1992 nonfiction travelogue by Robert A. Heinlein

Tramp Royale is a nonfiction travelogue by science fiction writer Robert A. Heinlein, describing how he and his wife, Ginny, went around the world by ship and plane between 1953 and 1954. It was published posthumously in 1992, and subsequently went out of print.

Much of the book is devoted to social and political commentary and observation, including two lengthy but half-hearted defenses of the McCarthy hearings, about which the Heinleins were interrogated repeatedly in the countries they visited. Although Heinlein has been adopted as somewhat of a posterboy by the libertarian movement, the political commentary reveals that Heinlein was far from being a doctrinaire adherent of any particular political philosophy. For example, he compares the social welfare state of New Zealand unfavorably to that of Uruguay and says that he cannot explain why the one was so much more successful than the other.

Heinlein devoted an entire chapter to his (almost) visit to Tristan da Cunha, arguably the most remote human settlement on Earth. He described the islands as being so far from the rest of human civilization that the next closest human settlement, St. Helena, "[is] itself so remote that it was picked as a safe prison for Napoleon Bonaparte after he crushed his way out of Elba". Tristan da Cunha is 2430 km from St. Helena.

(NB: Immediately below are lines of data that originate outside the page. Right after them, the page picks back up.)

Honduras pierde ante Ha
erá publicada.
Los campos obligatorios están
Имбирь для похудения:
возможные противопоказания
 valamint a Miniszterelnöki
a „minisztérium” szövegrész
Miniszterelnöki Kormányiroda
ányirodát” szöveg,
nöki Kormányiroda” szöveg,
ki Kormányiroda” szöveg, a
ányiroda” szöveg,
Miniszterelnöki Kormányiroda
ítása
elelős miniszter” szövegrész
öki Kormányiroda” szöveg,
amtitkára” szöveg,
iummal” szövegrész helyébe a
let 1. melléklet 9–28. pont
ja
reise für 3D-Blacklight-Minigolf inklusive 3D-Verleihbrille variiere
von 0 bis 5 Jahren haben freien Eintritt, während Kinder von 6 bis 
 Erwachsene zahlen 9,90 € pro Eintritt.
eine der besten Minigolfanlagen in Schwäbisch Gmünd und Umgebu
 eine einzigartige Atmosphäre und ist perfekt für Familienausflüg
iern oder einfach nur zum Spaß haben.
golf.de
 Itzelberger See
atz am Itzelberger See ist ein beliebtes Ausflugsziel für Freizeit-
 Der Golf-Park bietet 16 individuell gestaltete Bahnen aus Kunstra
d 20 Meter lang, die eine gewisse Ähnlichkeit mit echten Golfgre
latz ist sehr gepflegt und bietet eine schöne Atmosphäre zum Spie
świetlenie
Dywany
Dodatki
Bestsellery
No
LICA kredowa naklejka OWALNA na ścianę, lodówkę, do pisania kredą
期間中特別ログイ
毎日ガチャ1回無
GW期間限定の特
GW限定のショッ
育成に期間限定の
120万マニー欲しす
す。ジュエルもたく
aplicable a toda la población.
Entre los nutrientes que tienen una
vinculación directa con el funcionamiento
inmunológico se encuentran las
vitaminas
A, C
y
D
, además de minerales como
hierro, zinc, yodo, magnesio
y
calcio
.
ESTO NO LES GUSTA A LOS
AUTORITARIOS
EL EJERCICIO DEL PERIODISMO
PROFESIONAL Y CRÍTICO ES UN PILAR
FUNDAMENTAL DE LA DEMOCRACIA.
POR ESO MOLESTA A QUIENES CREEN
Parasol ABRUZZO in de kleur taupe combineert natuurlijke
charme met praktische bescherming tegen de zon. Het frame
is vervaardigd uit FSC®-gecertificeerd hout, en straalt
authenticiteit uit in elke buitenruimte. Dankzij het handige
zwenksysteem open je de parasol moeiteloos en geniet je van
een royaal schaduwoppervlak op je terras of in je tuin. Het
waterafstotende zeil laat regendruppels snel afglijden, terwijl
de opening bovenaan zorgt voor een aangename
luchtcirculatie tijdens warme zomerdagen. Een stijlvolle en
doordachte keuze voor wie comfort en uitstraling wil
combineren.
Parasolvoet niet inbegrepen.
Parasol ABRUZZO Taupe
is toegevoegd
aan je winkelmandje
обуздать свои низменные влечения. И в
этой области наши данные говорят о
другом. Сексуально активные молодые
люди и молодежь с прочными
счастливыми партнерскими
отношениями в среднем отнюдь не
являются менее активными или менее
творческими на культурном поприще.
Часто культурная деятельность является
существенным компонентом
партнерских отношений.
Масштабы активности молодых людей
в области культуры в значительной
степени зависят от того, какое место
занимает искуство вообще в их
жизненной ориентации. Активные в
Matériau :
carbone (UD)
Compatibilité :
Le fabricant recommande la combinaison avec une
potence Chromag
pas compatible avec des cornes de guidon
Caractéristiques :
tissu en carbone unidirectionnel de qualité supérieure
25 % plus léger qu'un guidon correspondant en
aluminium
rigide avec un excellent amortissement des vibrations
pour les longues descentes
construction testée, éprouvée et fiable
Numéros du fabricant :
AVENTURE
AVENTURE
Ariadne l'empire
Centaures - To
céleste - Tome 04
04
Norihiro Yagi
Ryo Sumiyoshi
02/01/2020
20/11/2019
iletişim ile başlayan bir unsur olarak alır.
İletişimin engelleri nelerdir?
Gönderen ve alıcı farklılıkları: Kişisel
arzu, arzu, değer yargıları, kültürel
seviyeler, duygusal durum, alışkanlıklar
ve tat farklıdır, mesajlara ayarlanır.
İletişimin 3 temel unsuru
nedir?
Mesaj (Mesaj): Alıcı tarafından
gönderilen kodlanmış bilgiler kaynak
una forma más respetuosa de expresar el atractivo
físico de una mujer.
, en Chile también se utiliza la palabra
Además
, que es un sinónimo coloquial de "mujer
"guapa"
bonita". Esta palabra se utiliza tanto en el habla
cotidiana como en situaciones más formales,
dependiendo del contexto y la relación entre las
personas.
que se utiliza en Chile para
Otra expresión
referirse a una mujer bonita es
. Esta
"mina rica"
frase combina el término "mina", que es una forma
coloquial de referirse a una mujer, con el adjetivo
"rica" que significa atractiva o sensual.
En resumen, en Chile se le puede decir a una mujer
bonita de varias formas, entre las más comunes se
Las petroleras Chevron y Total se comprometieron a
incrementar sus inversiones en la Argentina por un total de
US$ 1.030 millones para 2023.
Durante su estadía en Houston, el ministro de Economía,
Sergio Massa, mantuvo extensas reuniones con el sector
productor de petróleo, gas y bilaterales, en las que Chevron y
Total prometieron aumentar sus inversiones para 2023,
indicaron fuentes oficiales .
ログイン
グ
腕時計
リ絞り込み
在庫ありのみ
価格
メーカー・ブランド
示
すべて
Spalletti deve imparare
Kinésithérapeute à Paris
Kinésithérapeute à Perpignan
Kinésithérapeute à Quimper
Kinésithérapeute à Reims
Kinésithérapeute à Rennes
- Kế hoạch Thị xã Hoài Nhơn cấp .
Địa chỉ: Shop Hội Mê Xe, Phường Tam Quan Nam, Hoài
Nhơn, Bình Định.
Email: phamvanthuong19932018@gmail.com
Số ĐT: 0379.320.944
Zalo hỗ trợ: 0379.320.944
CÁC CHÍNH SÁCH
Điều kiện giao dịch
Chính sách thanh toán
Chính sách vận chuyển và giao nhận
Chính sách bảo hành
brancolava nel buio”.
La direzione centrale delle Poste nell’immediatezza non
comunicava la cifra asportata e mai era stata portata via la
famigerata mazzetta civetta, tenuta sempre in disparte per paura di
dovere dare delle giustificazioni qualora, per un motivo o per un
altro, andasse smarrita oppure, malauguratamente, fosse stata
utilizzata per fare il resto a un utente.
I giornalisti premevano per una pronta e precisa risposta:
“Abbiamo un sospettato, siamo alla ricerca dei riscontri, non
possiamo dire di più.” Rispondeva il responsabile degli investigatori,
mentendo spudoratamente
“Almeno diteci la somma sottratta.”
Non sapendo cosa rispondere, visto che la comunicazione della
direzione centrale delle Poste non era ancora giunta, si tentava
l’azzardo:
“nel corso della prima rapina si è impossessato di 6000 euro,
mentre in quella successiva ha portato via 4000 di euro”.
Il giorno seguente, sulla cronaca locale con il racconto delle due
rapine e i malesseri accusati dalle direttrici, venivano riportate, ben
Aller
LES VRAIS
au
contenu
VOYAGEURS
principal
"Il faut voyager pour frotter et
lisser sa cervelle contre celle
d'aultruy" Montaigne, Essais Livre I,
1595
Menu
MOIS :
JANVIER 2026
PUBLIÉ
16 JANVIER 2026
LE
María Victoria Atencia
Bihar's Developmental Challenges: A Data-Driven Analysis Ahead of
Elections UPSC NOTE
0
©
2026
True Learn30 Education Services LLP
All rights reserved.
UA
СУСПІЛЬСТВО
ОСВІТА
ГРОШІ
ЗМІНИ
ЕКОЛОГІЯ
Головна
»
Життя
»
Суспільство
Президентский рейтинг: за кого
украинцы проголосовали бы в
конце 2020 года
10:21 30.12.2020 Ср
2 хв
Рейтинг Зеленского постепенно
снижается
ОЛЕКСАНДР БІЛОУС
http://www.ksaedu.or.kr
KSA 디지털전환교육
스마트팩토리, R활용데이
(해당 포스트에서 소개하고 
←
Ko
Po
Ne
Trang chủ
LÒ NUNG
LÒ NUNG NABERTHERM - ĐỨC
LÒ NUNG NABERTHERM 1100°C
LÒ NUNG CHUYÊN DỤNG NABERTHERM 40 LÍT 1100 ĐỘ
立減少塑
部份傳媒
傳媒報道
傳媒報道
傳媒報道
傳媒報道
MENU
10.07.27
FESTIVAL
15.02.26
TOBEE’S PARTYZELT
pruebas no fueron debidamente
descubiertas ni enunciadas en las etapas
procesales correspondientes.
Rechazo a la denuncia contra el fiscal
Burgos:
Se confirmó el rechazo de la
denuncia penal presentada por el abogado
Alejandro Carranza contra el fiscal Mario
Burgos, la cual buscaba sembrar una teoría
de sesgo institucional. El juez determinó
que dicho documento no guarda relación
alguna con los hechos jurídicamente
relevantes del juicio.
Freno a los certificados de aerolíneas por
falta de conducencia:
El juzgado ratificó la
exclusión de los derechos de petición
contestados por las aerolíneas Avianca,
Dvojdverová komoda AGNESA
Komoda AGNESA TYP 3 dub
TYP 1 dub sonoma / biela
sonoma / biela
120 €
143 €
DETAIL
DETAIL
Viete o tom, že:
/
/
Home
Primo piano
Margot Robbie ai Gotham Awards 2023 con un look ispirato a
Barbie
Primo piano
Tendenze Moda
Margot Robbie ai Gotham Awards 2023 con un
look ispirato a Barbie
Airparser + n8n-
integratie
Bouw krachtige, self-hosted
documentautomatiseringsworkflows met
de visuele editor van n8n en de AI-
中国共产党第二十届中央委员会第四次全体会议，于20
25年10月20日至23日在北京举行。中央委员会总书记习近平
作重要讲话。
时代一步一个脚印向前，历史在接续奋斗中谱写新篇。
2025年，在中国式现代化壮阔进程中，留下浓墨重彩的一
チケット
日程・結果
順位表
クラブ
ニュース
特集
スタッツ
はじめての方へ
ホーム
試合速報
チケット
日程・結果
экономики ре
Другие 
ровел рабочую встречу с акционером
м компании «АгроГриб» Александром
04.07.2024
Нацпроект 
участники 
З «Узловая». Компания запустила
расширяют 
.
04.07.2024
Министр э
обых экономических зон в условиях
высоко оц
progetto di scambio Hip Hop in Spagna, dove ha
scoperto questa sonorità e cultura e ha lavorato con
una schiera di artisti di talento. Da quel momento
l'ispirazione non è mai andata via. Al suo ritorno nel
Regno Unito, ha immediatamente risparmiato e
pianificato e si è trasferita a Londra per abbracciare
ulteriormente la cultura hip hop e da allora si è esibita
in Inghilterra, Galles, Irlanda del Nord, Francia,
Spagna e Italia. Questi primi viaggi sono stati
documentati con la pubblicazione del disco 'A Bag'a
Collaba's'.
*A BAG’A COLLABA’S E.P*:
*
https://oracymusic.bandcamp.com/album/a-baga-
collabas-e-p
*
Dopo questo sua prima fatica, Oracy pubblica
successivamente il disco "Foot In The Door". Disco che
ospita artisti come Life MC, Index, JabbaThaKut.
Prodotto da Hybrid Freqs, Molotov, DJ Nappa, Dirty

This trip, along with Heinlein's experiences as a naval officer, appears to have provided a great deal of the background material for some of Heinlein's science fiction novels, such as passenger liners used in Podkayne of Mars (in space) and in Job: A Comedy of Justice (on the oceans). Much of the humor in the book consists of riffs on the idea that Ginny is the hothead, while Robert is the easygoing one. For example, in a shipboard incident at the captain's table, Robert continues eating his dessert after being doused in salad during a food fight started by Ginny.